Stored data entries
=== Section Start ===
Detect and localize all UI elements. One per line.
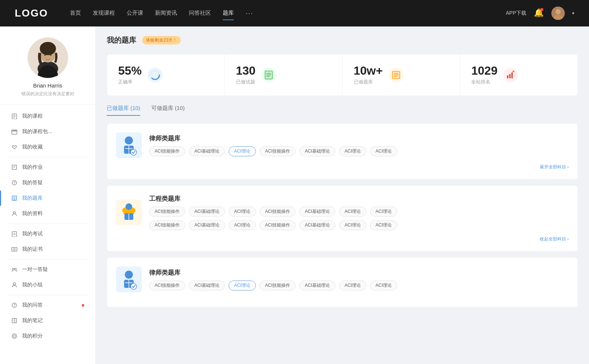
svg-point-65: [126, 203, 132, 210]
nav-qa[interactable]: 问答社区: [189, 8, 211, 19]
tag-item[interactable]: ACI基础理论: [299, 281, 335, 290]
tag-item[interactable]: ACI理论: [339, 146, 366, 156]
sidebar-item-1on1[interactable]: 一对一答疑: [0, 262, 95, 277]
sidebar-item-packages[interactable]: 我的课程包...: [0, 124, 95, 139]
qbank-card-lawyer2: 律师类题库 ACI技能操作 ACI基础理论 ACI理论 ACI技能操作 ACI基…: [107, 257, 578, 307]
sidebar-label-homework: 我的作业: [22, 164, 43, 171]
sidebar-divider-3: [7, 259, 88, 260]
tab-done[interactable]: 已做题库 (10): [107, 105, 140, 115]
sidebar-divider-2: [7, 224, 88, 224]
stat-icon-banks: [389, 68, 403, 82]
svg-point-32: [14, 249, 15, 250]
sidebar-item-profile[interactable]: 我的资料: [0, 206, 95, 221]
svg-rect-28: [12, 232, 17, 237]
user-avatar[interactable]: [551, 7, 565, 20]
tag-item-active[interactable]: ACI理论: [229, 146, 256, 156]
stat-icon-correct: [148, 68, 162, 82]
sidebar-label-points: 我的积分: [22, 333, 43, 339]
tag-item[interactable]: ACI理论: [339, 281, 366, 290]
sidebar-label-notes: 我的笔记: [22, 317, 43, 324]
sidebar-label-packages: 我的课程包...: [22, 128, 52, 135]
sidebar-label-favorites: 我的收藏: [22, 144, 43, 150]
expand-link-lawyer1[interactable]: 展开全部科目 ›: [116, 164, 569, 170]
sidebar-item-exam[interactable]: 我的考试: [0, 226, 95, 242]
sidebar: Brian Harris 错误的决定比没有决定要好 我的课程: [0, 26, 96, 364]
main-content: 我的题库 体验剩余23天！ 55% 正确率: [96, 26, 589, 364]
tag-item[interactable]: ACI基础理论: [189, 220, 225, 230]
stat-value-correct: 55%: [118, 65, 142, 76]
nav-more[interactable]: ···: [246, 8, 253, 19]
nav-qbank[interactable]: 题库: [223, 8, 234, 19]
stat-label-banks: 已做题库: [354, 79, 383, 85]
tag-item[interactable]: ACI基础理论: [299, 207, 335, 217]
svg-point-7: [40, 42, 56, 55]
nav-opencourse[interactable]: 公开课: [127, 8, 143, 19]
sidebar-item-myqa[interactable]: 我的问答: [0, 297, 95, 313]
tag-item[interactable]: ACI理论: [370, 220, 397, 230]
tag-item[interactable]: ACI技能操作: [260, 281, 296, 290]
tag-item[interactable]: ACI技能操作: [149, 207, 185, 217]
tag-item[interactable]: ACI基础理论: [189, 146, 225, 156]
tag-item[interactable]: ACI理论: [370, 281, 397, 290]
sidebar-label-group: 我的小组: [22, 282, 43, 288]
svg-rect-18: [12, 165, 17, 169]
app-download-link[interactable]: APP下载: [506, 10, 526, 17]
sidebar-item-courses[interactable]: 我的课程: [0, 108, 95, 124]
sidebar-item-notes[interactable]: 我的笔记: [0, 313, 95, 328]
notification-bell[interactable]: 🔔: [534, 8, 544, 18]
sidebar-label-myqa: 我的问答: [22, 302, 43, 308]
sidebar-item-points[interactable]: 我的积分: [0, 328, 95, 344]
user-dropdown-arrow[interactable]: ▾: [572, 11, 574, 16]
tag-item[interactable]: ACI技能操作: [260, 220, 296, 230]
sidebar-item-favorites[interactable]: 我的收藏: [0, 139, 95, 155]
collapse-link-engineer1[interactable]: 收起全部科目 ›: [116, 236, 569, 242]
tag-item[interactable]: ACI理论: [229, 220, 256, 230]
tag-item[interactable]: ACI技能操作: [149, 220, 185, 230]
tab-available[interactable]: 可做题库 (10): [151, 105, 185, 115]
sidebar-item-qa[interactable]: 我的答疑: [0, 175, 95, 190]
qbank-tags-engineer1-row1: ACI技能操作 ACI基础理论 ACI理论 ACI技能操作 ACI基础理论 AC…: [149, 207, 569, 217]
svg-rect-31: [12, 247, 17, 251]
tag-item[interactable]: ACI理论: [339, 207, 366, 217]
qbank-card-engineer1: 工程类题库 ACI技能操作 ACI基础理论 ACI理论 ACI技能操作 ACI基…: [107, 185, 578, 251]
sidebar-item-group[interactable]: 我的小组: [0, 277, 95, 293]
profile-motto: 错误的决定比没有决定要好: [7, 91, 88, 97]
logo: LOGO: [15, 7, 48, 19]
svg-point-68: [125, 271, 133, 279]
tag-item[interactable]: ACI技能操作: [260, 146, 296, 156]
svg-point-62: [131, 149, 137, 155]
qbank-header-lawyer2: 律师类题库 ACI技能操作 ACI基础理论 ACI理论 ACI技能操作 ACI基…: [116, 267, 569, 292]
qbank-name-lawyer1: 律师类题库: [149, 134, 397, 143]
tag-item[interactable]: ACI理论: [229, 207, 256, 217]
tag-item[interactable]: ACI技能操作: [149, 281, 185, 290]
tag-item[interactable]: ACI技能操作: [149, 146, 185, 156]
tag-item[interactable]: ACI理论: [339, 220, 366, 230]
qbank-card-lawyer1: 律师类题库 ACI技能操作 ACI基础理论 ACI理论 ACI技能操作 ACI基…: [107, 123, 578, 179]
sidebar-item-homework[interactable]: 我的作业: [0, 160, 95, 175]
tag-item[interactable]: ACI基础理论: [189, 281, 225, 290]
sidebar-label-qbank: 我的题库: [22, 195, 43, 201]
qbank-icon-lawyer1: [116, 132, 142, 158]
tag-item[interactable]: ACI基础理论: [299, 146, 335, 156]
tag-item[interactable]: ACI理论: [370, 146, 397, 156]
sidebar-menu: 我的课程 我的课程包...: [0, 105, 95, 347]
svg-rect-56: [509, 74, 511, 78]
tag-item-active[interactable]: ACI理论: [229, 281, 256, 290]
svg-point-27: [13, 212, 15, 214]
cert-icon: [11, 246, 18, 253]
nav-home[interactable]: 首页: [70, 8, 81, 19]
sidebar-item-cert[interactable]: 我的证书: [0, 242, 95, 257]
tag-item[interactable]: ACI技能操作: [260, 207, 296, 217]
trial-badge: 体验剩余23天！: [142, 36, 181, 44]
points-icon: [11, 333, 18, 339]
nav-news[interactable]: 新闻资讯: [155, 8, 177, 19]
svg-rect-38: [12, 318, 17, 323]
svg-point-37: [14, 306, 15, 307]
1on1-icon: [11, 266, 18, 273]
sidebar-item-qbank[interactable]: 我的题库: [0, 190, 95, 206]
nav-discover[interactable]: 发现课程: [93, 8, 115, 19]
tag-item[interactable]: ACI基础理论: [299, 220, 335, 230]
tag-item[interactable]: ACI理论: [370, 207, 397, 217]
stat-rank: 1029 全站排名: [460, 54, 578, 96]
tag-item[interactable]: ACI基础理论: [189, 207, 225, 217]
=== Section End ===
* **What you have to do**
Scan the entries for the word "我的作业". Report each line that has it.

* **Result of the exercise**
sidebar-label-homework: 我的作业: [22, 164, 43, 171]
sidebar-item-homework[interactable]: 我的作业: [0, 160, 95, 175]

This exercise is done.